__Exercise goal__: Go through the entries below and work out how many lines include "logo". Answer with the number only.

__Records for the task__:
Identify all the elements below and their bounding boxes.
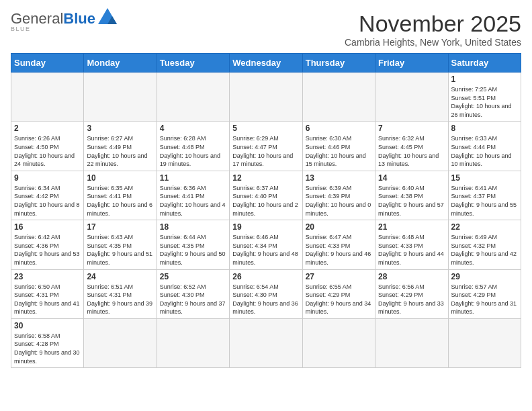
day-info: Sunrise: 6:36 AM Sunset: 4:41 PM Dayligh…: [160, 184, 226, 218]
calendar-day-cell: [302, 73, 375, 122]
day-info: Sunrise: 6:48 AM Sunset: 4:33 PM Dayligh…: [378, 233, 445, 267]
calendar-day-cell: 13Sunrise: 6:39 AM Sunset: 4:39 PM Dayli…: [302, 171, 375, 220]
day-info: Sunrise: 6:47 AM Sunset: 4:33 PM Dayligh…: [306, 233, 372, 267]
calendar-day-cell: [84, 318, 157, 367]
calendar-week-row: 1Sunrise: 7:25 AM Sunset: 5:51 PM Daylig…: [11, 73, 521, 122]
calendar-day-cell: 24Sunrise: 6:51 AM Sunset: 4:31 PM Dayli…: [84, 269, 157, 318]
calendar-header-row: SundayMondayTuesdayWednesdayThursdayFrid…: [11, 54, 521, 73]
calendar-day-cell: 14Sunrise: 6:40 AM Sunset: 4:38 PM Dayli…: [375, 171, 448, 220]
day-number: 11: [160, 173, 226, 183]
day-number: 29: [451, 272, 518, 281]
day-number: 12: [232, 173, 299, 183]
day-number: 10: [87, 173, 153, 183]
day-info: Sunrise: 6:46 AM Sunset: 4:34 PM Dayligh…: [232, 233, 299, 267]
day-number: 25: [160, 272, 226, 281]
day-info: Sunrise: 6:32 AM Sunset: 4:45 PM Dayligh…: [378, 134, 445, 168]
day-info: Sunrise: 6:50 AM Sunset: 4:31 PM Dayligh…: [14, 283, 81, 316]
day-number: 9: [14, 173, 81, 183]
day-info: Sunrise: 6:26 AM Sunset: 4:50 PM Dayligh…: [14, 134, 81, 168]
calendar-day-cell: 10Sunrise: 6:35 AM Sunset: 4:41 PM Dayli…: [84, 171, 157, 220]
calendar-day-cell: [230, 318, 302, 367]
calendar-day-cell: [375, 318, 448, 367]
calendar-week-row: 2Sunrise: 6:26 AM Sunset: 4:50 PM Daylig…: [11, 122, 521, 171]
day-number: 19: [232, 222, 299, 232]
weekday-header: Saturday: [448, 54, 521, 73]
weekday-header: Monday: [84, 54, 157, 73]
day-info: Sunrise: 6:54 AM Sunset: 4:30 PM Dayligh…: [232, 283, 299, 316]
day-number: 16: [14, 222, 81, 232]
location-title: Cambria Heights, New York, United States: [345, 37, 521, 48]
logo-subtitle: BLUE: [11, 26, 31, 32]
calendar-day-cell: 25Sunrise: 6:52 AM Sunset: 4:30 PM Dayli…: [157, 269, 229, 318]
calendar-day-cell: 21Sunrise: 6:48 AM Sunset: 4:33 PM Dayli…: [375, 220, 448, 269]
logo: GeneralBlue BLUE: [11, 11, 117, 32]
day-number: 6: [306, 124, 372, 133]
page-header: GeneralBlue BLUE November 2025 Cambria H…: [11, 11, 521, 48]
calendar-day-cell: 1Sunrise: 7:25 AM Sunset: 5:51 PM Daylig…: [448, 73, 521, 122]
day-info: Sunrise: 6:34 AM Sunset: 4:42 PM Dayligh…: [14, 184, 81, 218]
calendar-day-cell: 28Sunrise: 6:56 AM Sunset: 4:29 PM Dayli…: [375, 269, 448, 318]
calendar-day-cell: 12Sunrise: 6:37 AM Sunset: 4:40 PM Dayli…: [230, 171, 302, 220]
day-number: 4: [160, 124, 226, 133]
calendar-day-cell: 22Sunrise: 6:49 AM Sunset: 4:32 PM Dayli…: [448, 220, 521, 269]
calendar-day-cell: 15Sunrise: 6:41 AM Sunset: 4:37 PM Dayli…: [448, 171, 521, 220]
calendar-day-cell: 11Sunrise: 6:36 AM Sunset: 4:41 PM Dayli…: [157, 171, 229, 220]
calendar-day-cell: [11, 73, 84, 122]
calendar-day-cell: [230, 73, 302, 122]
day-info: Sunrise: 6:43 AM Sunset: 4:35 PM Dayligh…: [87, 233, 153, 267]
day-number: 22: [451, 222, 518, 232]
weekday-header: Friday: [375, 54, 448, 73]
calendar-day-cell: [157, 318, 229, 367]
calendar-day-cell: 4Sunrise: 6:28 AM Sunset: 4:48 PM Daylig…: [157, 122, 229, 171]
day-info: Sunrise: 6:28 AM Sunset: 4:48 PM Dayligh…: [160, 134, 226, 168]
calendar-day-cell: [84, 73, 157, 122]
calendar-day-cell: 17Sunrise: 6:43 AM Sunset: 4:35 PM Dayli…: [84, 220, 157, 269]
day-info: Sunrise: 6:41 AM Sunset: 4:37 PM Dayligh…: [451, 184, 518, 218]
calendar-day-cell: 27Sunrise: 6:55 AM Sunset: 4:29 PM Dayli…: [302, 269, 375, 318]
day-number: 13: [306, 173, 372, 183]
calendar-day-cell: 16Sunrise: 6:42 AM Sunset: 4:36 PM Dayli…: [11, 220, 84, 269]
day-number: 5: [232, 124, 299, 133]
calendar-day-cell: 30Sunrise: 6:58 AM Sunset: 4:28 PM Dayli…: [11, 318, 84, 367]
calendar-day-cell: 6Sunrise: 6:30 AM Sunset: 4:46 PM Daylig…: [302, 122, 375, 171]
calendar-day-cell: 5Sunrise: 6:29 AM Sunset: 4:47 PM Daylig…: [230, 122, 302, 171]
day-info: Sunrise: 6:57 AM Sunset: 4:29 PM Dayligh…: [451, 283, 518, 316]
weekday-header: Wednesday: [230, 54, 302, 73]
calendar-day-cell: 7Sunrise: 6:32 AM Sunset: 4:45 PM Daylig…: [375, 122, 448, 171]
weekday-header: Tuesday: [157, 54, 229, 73]
day-number: 28: [378, 272, 445, 281]
logo-text: GeneralBlue: [11, 11, 95, 26]
day-number: 3: [87, 124, 153, 133]
calendar-week-row: 30Sunrise: 6:58 AM Sunset: 4:28 PM Dayli…: [11, 318, 521, 367]
month-title: November 2025: [345, 11, 521, 37]
day-info: Sunrise: 6:52 AM Sunset: 4:30 PM Dayligh…: [160, 283, 226, 316]
calendar-day-cell: 26Sunrise: 6:54 AM Sunset: 4:30 PM Dayli…: [230, 269, 302, 318]
day-number: 7: [378, 124, 445, 133]
title-area: November 2025 Cambria Heights, New York,…: [345, 11, 521, 48]
calendar-day-cell: [448, 318, 521, 367]
day-info: Sunrise: 6:37 AM Sunset: 4:40 PM Dayligh…: [232, 184, 299, 218]
day-info: Sunrise: 6:29 AM Sunset: 4:47 PM Dayligh…: [232, 134, 299, 168]
day-info: Sunrise: 6:49 AM Sunset: 4:32 PM Dayligh…: [451, 233, 518, 267]
day-info: Sunrise: 6:55 AM Sunset: 4:29 PM Dayligh…: [306, 283, 372, 316]
calendar-day-cell: 18Sunrise: 6:44 AM Sunset: 4:35 PM Dayli…: [157, 220, 229, 269]
day-number: 23: [14, 272, 81, 281]
day-info: Sunrise: 6:42 AM Sunset: 4:36 PM Dayligh…: [14, 233, 81, 267]
day-number: 17: [87, 222, 153, 232]
day-number: 26: [232, 272, 299, 281]
day-info: Sunrise: 6:44 AM Sunset: 4:35 PM Dayligh…: [160, 233, 226, 267]
day-info: Sunrise: 6:39 AM Sunset: 4:39 PM Dayligh…: [306, 184, 372, 218]
day-info: Sunrise: 6:58 AM Sunset: 4:28 PM Dayligh…: [14, 332, 81, 365]
day-info: Sunrise: 6:30 AM Sunset: 4:46 PM Dayligh…: [306, 134, 372, 168]
day-info: Sunrise: 6:40 AM Sunset: 4:38 PM Dayligh…: [378, 184, 445, 218]
day-info: Sunrise: 7:25 AM Sunset: 5:51 PM Dayligh…: [451, 85, 518, 119]
calendar-table: SundayMondayTuesdayWednesdayThursdayFrid…: [11, 53, 521, 368]
day-number: 24: [87, 272, 153, 281]
calendar-day-cell: [375, 73, 448, 122]
day-number: 27: [306, 272, 372, 281]
day-number: 8: [451, 124, 518, 133]
day-number: 18: [160, 222, 226, 232]
calendar-week-row: 23Sunrise: 6:50 AM Sunset: 4:31 PM Dayli…: [11, 269, 521, 318]
day-number: 21: [378, 222, 445, 232]
day-info: Sunrise: 6:51 AM Sunset: 4:31 PM Dayligh…: [87, 283, 153, 316]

__Answer box__: 3